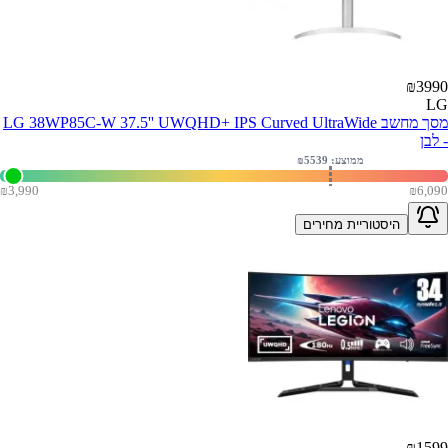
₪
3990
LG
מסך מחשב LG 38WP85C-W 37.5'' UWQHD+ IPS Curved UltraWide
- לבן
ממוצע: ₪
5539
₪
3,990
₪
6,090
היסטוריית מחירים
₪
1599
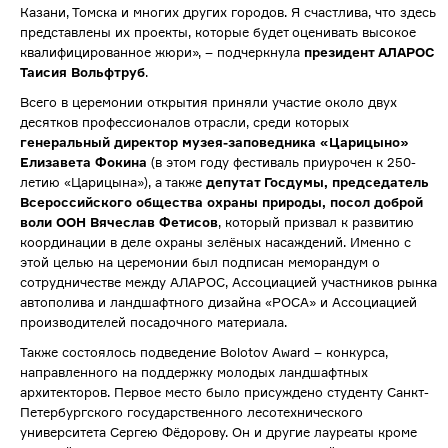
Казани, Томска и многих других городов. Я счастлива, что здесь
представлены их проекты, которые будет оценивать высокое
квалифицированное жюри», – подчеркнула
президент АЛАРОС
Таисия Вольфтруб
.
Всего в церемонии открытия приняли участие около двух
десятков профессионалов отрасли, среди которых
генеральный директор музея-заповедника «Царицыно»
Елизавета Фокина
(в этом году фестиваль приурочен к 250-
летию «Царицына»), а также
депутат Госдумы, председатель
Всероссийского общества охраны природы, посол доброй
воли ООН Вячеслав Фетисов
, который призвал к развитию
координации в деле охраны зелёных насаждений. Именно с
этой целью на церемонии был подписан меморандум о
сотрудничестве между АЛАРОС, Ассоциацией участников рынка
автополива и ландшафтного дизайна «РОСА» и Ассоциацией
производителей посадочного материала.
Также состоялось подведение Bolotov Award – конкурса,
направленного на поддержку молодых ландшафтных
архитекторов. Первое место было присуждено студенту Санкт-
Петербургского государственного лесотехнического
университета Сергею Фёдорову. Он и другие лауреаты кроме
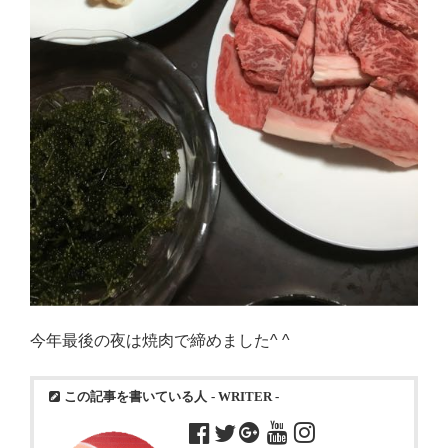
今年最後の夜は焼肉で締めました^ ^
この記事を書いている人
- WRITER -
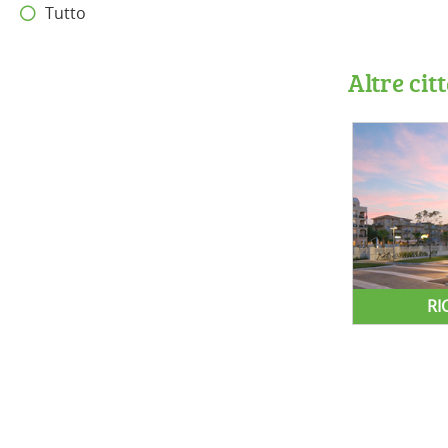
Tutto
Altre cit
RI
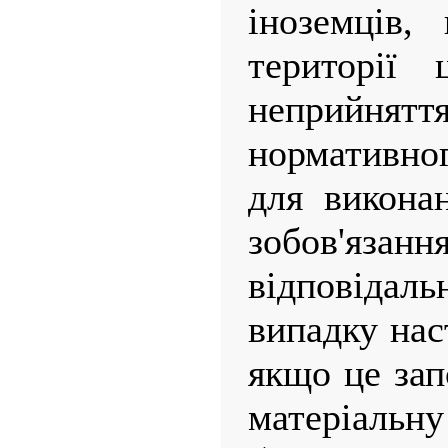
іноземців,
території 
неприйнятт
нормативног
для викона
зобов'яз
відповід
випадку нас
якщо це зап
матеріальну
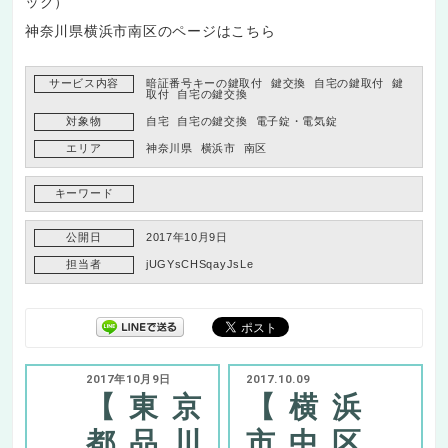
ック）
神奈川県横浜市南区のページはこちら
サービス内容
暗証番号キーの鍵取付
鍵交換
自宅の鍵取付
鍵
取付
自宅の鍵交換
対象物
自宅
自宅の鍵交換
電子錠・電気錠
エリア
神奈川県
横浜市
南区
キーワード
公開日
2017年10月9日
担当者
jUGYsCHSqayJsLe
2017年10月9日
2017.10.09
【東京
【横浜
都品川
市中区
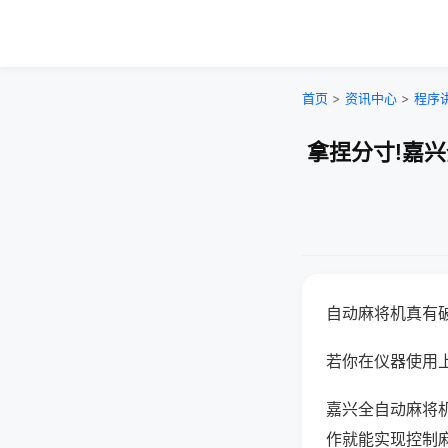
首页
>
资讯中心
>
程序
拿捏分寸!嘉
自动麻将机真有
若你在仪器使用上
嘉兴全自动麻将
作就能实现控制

_ _ _

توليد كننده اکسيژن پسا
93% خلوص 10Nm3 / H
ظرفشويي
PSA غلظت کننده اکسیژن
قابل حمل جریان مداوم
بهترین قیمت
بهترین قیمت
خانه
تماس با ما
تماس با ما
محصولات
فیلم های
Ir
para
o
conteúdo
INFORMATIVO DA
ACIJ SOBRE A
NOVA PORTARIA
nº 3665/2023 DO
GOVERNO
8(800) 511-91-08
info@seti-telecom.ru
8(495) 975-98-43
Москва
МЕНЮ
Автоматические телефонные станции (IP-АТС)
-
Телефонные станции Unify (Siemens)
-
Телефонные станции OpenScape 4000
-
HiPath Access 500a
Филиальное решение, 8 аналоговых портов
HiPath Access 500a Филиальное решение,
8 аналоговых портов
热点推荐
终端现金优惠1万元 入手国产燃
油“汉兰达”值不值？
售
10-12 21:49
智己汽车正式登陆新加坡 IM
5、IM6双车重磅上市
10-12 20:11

_ _ _

- The task: Filter the entries down to the lines that include the string "Access".

- Response:
HiPath Access 500a
HiPath Access 500a Филиальное решение,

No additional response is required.